[511] in cryptography@c2.net mail archive
Re: Key Scheduling vs. Ciphering -- A Hole In Modern Cryptography?
daemon@ATHENA.MIT.EDU (Hal Finney)
Sat Apr 5 16:54:57 1997
Date: Sat, 5 Apr 1997 12:12:58 -0800
From: Hal Finney <hal@rain.org>
To: cryptography@c2.net, jamesd@echeque.com
James Donald, jamesd@echeque.com, writes:
> At 09:38 AM 2/15/97 -0800, Hal Finney wrote:
> > This is an example of the point I was making above. RC4's internal
> > key table MUST be a permutation of 0..255. Filling it with random
> > bits will not work and will potentially produce a much weaker cipher.
>
> I seem to recollect that it cannot be just any permutation either.

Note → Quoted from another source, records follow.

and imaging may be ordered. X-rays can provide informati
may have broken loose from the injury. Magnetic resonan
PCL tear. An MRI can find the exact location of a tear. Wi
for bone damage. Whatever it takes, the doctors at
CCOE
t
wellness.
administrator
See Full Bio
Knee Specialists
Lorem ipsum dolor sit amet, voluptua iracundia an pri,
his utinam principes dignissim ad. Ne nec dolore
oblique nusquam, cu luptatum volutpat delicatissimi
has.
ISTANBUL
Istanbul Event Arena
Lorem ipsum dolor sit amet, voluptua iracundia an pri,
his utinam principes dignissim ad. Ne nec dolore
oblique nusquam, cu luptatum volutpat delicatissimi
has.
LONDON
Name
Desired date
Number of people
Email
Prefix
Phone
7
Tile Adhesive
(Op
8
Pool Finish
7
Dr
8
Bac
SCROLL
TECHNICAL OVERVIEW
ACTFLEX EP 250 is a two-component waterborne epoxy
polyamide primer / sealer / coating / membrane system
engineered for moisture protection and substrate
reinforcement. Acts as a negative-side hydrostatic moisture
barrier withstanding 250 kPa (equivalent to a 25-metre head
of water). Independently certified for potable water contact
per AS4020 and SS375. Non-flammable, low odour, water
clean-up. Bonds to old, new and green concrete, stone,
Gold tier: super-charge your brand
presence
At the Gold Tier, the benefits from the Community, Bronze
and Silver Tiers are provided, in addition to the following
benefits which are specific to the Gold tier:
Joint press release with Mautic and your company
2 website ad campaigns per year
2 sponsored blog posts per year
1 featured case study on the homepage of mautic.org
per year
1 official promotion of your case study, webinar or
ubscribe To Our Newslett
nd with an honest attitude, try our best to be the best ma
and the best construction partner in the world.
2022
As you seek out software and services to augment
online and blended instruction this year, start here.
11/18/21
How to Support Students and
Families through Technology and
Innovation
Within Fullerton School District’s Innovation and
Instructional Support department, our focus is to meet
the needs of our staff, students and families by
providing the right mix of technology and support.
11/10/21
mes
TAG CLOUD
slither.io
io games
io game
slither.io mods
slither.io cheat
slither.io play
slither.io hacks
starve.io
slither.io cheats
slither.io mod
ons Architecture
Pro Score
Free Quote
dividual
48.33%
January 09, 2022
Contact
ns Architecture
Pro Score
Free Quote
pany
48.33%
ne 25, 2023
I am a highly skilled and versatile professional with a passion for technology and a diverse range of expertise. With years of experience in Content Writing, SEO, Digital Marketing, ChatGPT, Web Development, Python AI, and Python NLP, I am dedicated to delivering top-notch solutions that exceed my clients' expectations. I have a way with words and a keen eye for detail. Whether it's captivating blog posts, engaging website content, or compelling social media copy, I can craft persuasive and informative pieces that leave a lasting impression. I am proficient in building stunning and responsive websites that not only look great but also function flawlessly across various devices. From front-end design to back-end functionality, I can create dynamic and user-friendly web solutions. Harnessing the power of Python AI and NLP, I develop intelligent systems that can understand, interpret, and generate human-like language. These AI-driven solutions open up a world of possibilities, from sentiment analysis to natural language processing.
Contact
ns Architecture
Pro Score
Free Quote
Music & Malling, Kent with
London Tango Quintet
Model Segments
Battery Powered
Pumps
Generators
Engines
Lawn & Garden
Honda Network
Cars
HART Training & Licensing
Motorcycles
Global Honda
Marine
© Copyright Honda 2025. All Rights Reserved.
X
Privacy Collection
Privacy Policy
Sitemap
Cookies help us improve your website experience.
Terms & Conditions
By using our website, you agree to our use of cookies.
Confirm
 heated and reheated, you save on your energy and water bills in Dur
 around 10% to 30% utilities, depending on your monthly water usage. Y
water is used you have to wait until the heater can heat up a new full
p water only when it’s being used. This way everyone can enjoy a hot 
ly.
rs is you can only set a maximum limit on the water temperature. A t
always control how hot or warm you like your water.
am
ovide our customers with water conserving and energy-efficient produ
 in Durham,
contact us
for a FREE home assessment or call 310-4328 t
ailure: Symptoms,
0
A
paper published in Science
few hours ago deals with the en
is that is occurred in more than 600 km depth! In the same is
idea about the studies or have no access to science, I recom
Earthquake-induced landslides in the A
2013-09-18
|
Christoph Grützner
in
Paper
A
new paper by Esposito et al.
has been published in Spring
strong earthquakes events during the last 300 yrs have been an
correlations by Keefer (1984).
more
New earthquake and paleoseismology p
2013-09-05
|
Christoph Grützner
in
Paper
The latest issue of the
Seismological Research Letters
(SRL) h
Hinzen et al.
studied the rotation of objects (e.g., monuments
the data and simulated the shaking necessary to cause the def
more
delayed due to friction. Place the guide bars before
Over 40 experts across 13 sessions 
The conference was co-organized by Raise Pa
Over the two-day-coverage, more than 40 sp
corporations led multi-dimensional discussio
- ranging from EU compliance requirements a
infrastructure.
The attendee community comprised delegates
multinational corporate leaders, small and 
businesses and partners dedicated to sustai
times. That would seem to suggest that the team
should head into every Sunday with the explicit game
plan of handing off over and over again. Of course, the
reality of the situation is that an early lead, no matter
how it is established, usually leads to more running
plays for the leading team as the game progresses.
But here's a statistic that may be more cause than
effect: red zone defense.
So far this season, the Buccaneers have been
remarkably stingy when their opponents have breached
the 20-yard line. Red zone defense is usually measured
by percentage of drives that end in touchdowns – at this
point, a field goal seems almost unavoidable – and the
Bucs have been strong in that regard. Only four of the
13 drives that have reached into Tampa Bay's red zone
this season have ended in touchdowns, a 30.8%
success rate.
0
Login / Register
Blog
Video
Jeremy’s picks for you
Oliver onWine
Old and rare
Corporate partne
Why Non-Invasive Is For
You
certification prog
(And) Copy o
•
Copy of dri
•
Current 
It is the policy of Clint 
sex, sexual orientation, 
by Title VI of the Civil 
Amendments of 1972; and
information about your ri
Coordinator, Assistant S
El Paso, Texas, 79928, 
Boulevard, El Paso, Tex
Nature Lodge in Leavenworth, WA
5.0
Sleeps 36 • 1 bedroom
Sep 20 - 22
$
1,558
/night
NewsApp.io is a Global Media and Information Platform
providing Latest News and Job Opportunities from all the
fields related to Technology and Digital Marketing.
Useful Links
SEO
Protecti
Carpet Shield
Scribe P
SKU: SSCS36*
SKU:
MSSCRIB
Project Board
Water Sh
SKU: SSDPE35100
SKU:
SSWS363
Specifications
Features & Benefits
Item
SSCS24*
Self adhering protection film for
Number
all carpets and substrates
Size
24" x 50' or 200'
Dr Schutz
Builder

> The key setup routine is designed to avoid generating certain
> disastrous permutations.
RC4 goes like this:
Initialize i=j=0, and the s[] array by the key setup, then loop forever
(all mod 256):
i += 1;
j += s[i];
swap s[i] and s[j]
output s[s[i]+s[j]]
You might be thinking of the infamous RC4 "steady state" defined as
j = i+1 and s[j] = 1. i increments to be equal to j, then j increments
by 1 since s[i] is now 1. We swap s[i] and s[j], leaving s[j] as 1,
and we are back in the steady state.
RC4 avoids this not by constraining the permutation in any way, but
by starting with i=j=0. This is not in the state above since j != i+1.
And you can't fall into the steady state since the state is preserved
backwards in time as well as forwards. So this initial state is safe.
BTW I see there will be a paper at Eurocrypt in May titled "Linear
Statistical Weakness of Alleged RC4 Keystream Generator".